Having heard about this but never being able to track it down. Finaly whilst having a drive around the area, Rubex spotted it and we pulled up and had a look. Not much history can be found on this one, at some point the place has been gutted by fire. It does look to have been a grand place in its day.

*on with the photos*


https://flic.kr/p/RJUw1V


https://flic.kr/p/RJUoXM


https://flic.kr/p/Rme17f


https://flic.kr/p/RGgQ9q 


https://flic.kr/p/RmdVih


https://flic.kr/p/RVPH6D


https://flic.kr/p/RmdMFU


https://flic.kr/p/QFSPr8


https://flic.kr/p/QFSL6k


https://flic.kr/p/RmdFkh


https://flic.kr/p/RGgyfm 


https://flic.kr/p/RSc8zb


https://flic.kr/p/RGgpDo


https://flic.kr/p/RGgnvL

*thanks for looking*


----------



## HughieD (Feb 11, 2017)

Absolutely loved that JSP.


----------



## jsp77 (Feb 11, 2017)

HughieD said:


> Absolutely loved that JSP.



Cheers Hughie


----------



## Dirus_Strictus (Feb 11, 2017)

Nice one. Not much changed really over the years, even the dropped brickwork of the righthand bedroom bay is still just hanging there!


----------



## Mikeymutt (Feb 11, 2017)

That's a nice one.love that old car jsp


----------



## oldscrote (Feb 11, 2017)

Very nice,thank you.The cylinders look like old WW2 aircraft drop tanks

https://en.wikipedia.org/wiki/Drop_tank


----------



## Toadious (Feb 12, 2017)

Nice. 
Anyone else think that bench in the end photo stood out?
EmEverythings very deteriorated, fallen down and very rusted but that's, for a wooden bench left out in the elements for years, pretty good shape! 

Sent from my SM-G920F using Tapatalk


----------



## krela (Feb 12, 2017)

Toadious said:


> Nice.
> Anyone else think that bench in the end photo stood out?
> EmEverythings very deteriorated, fallen down and very rusted but that's, for a wooden bench left out in the elements for years, pretty good shape!
> 
> Sent from my SM-G920F using Tapatalk



Hmmm, I'm not sure I would want to sit on it!


----------



## Judderman62 (Feb 12, 2017)

I like tyhat very muchly.
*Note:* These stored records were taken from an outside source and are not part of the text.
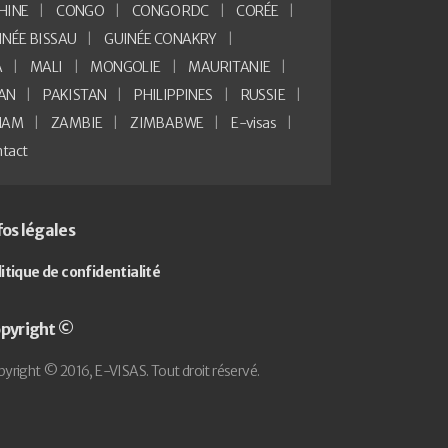
HINE
CONGO
CONGO RDC
CORÉE
INÉE BISSAU
GUINÉE CONAKRY
A
MALI
MONGOLIE
MAURITANIE
AN
PAKISTAN
PHILIPPINES
RUSSIE
NAM
ZAMBIE
ZIMBABWE
E-visas
tact
fos légales
litique de confidentialité
pyright ©
yright © 2016, E-VISAS. Tout droit réservé.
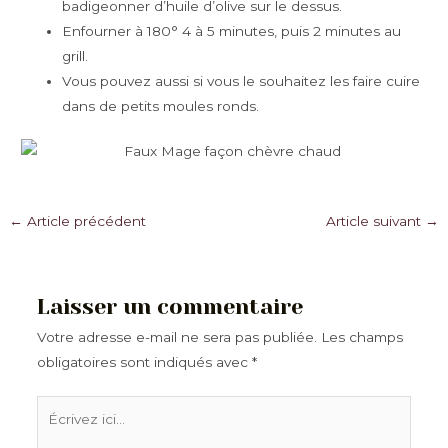
badigeonner d’huile d’olive sur le dessus.
Enfourner à 180° 4 à 5 minutes, puis 2 minutes au
grill.
Vous pouvez aussi si vous le souhaitez les faire cuire
dans de petits moules ronds.
Navigation
←
Article précédent
Article suivant
→
des
articles
Laisser un commentaire
Votre adresse e-mail ne sera pas publiée.
Les champs
obligatoires sont indiqués avec
*
Écrivez
ici…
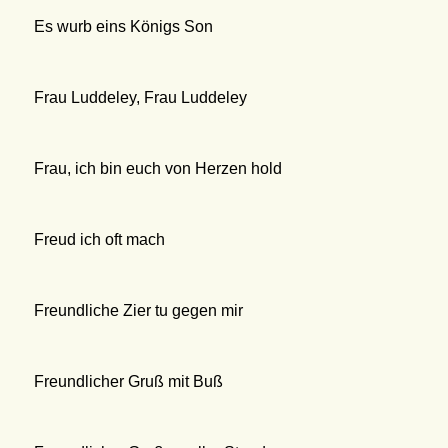
Es wurb eins Königs Son
Frau Luddeley, Frau Luddeley
Frau, ich bin euch von Herzen hold
Freud ich oft mach
Freundliche Zier tu gegen mir
Freundlicher Gruß mit Buß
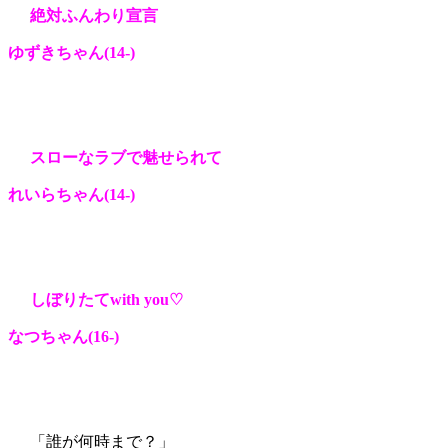
絶対ふんわり宣言
ゆずきちゃん(14-
)
スローなラブで魅せられて
れいらちゃん(14-
)
しぼりたてwith you♡
なつちゃん(16-
)
「誰が何時まで？」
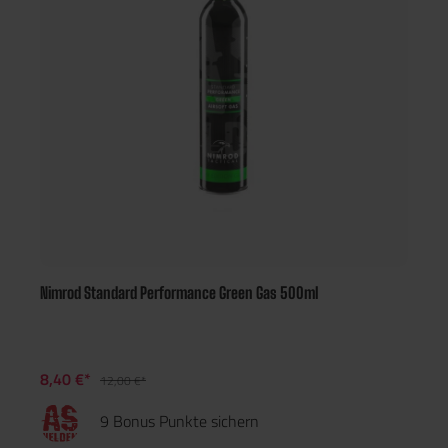
Nimrod Standard Performance Green Gas 500ml
8,40 €*
12,00 €*
9 Bonus Punkte sichern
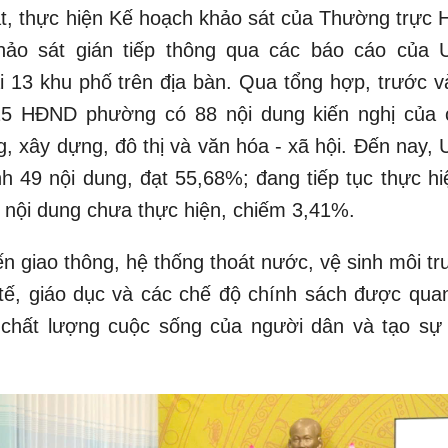
t, thực hiện Kế hoạch khảo sát của Thường trực
hảo sát gián tiếp thông qua các báo cáo của
ại 13 khu phố trên địa bàn. Qua tổng hợp, trước v
5 HĐND phường có 88 nội dung kiến nghị của c
g, xây dựng, đô thị và văn hóa - xã hội. Đến nay,
h 49 nội dung, đạt 55,68%; đang tiếp tục thực hi
 nội dung chưa thực hiện, chiếm 3,41%.
ến giao thông, hệ thống thoát nước, vệ sinh môi t
 y tế, giáo dục và các chế độ chính sách được qua
 chất lượng cuộc sống của người dân và tạo sự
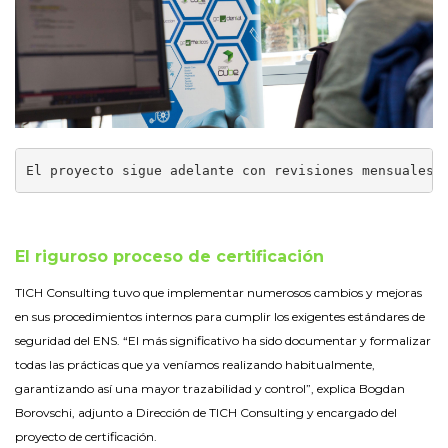
El proyecto sigue adelante con revisiones mensuales 
El riguroso proceso de certificación
TICH Consulting tuvo que implementar numerosos cambios y mejoras
en sus procedimientos internos para cumplir los exigentes estándares de
seguridad del ENS. “El más significativo ha sido documentar y formalizar
todas las prácticas que ya veníamos realizando habitualmente,
garantizando así una mayor trazabilidad y control”, explica Bogdan
Borovschi, adjunto a Dirección de TICH Consulting y encargado del
proyecto de certificación.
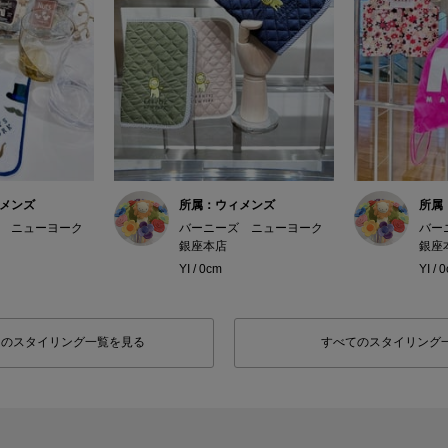
メンズ
所属：ウィメンズ
所属
 ニューヨーク
バーニーズ ニューヨーク
バー
銀座本店
銀座
YI / 0cm
YI / 
フのスタイリング一覧を見る
すべてのスタイリング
Nice work and thanks for sharing.


----------



## jsp77 (Feb 12, 2017)

Judderman62 said:


> I like tyhat very muchly. Nice work and thanks for sharing.



Thanks Judderman


Dirus_Strictus, yes some of the brick work is looking a bit worse for wear, especialy some of internal walls.


Toadious, looking at the bench, it would deffinetly collapse if sat on. Looks better than it is.


----------



## Toadious (Feb 13, 2017)

Definitely rotten throughout that's for sure! Though it was just the stark contrast of it compared to everything else being pretty much totally collapsed lol. 
Makes a nice contrast to me. Might just be me though lol. 
Anyway. As with others, great photos!

Sent from my SM-G920F using Tapatalk


----------



## smiler (Feb 15, 2017)

oldscrote said:


> Very nice,thank you.The cylinders look like old WW2 aircraft drop tanks
> 
> https://en.wikipedia.org/wiki/Drop_tank



I was waiting for yourself or DS to comment on them, I thought they might be wing floats from a seaplane, maybe a bit small though,
Another interesting post jsp, you're getting quite good at it, I enjoyed it, Thanks


----------



## Potter (Feb 20, 2017)

I love the shots of the trees growing inside and the old car. Those cylinder things are very unusual.


----------



## BikinGlynn (Feb 20, 2017)

Excellent, loving the car & the shells!


----------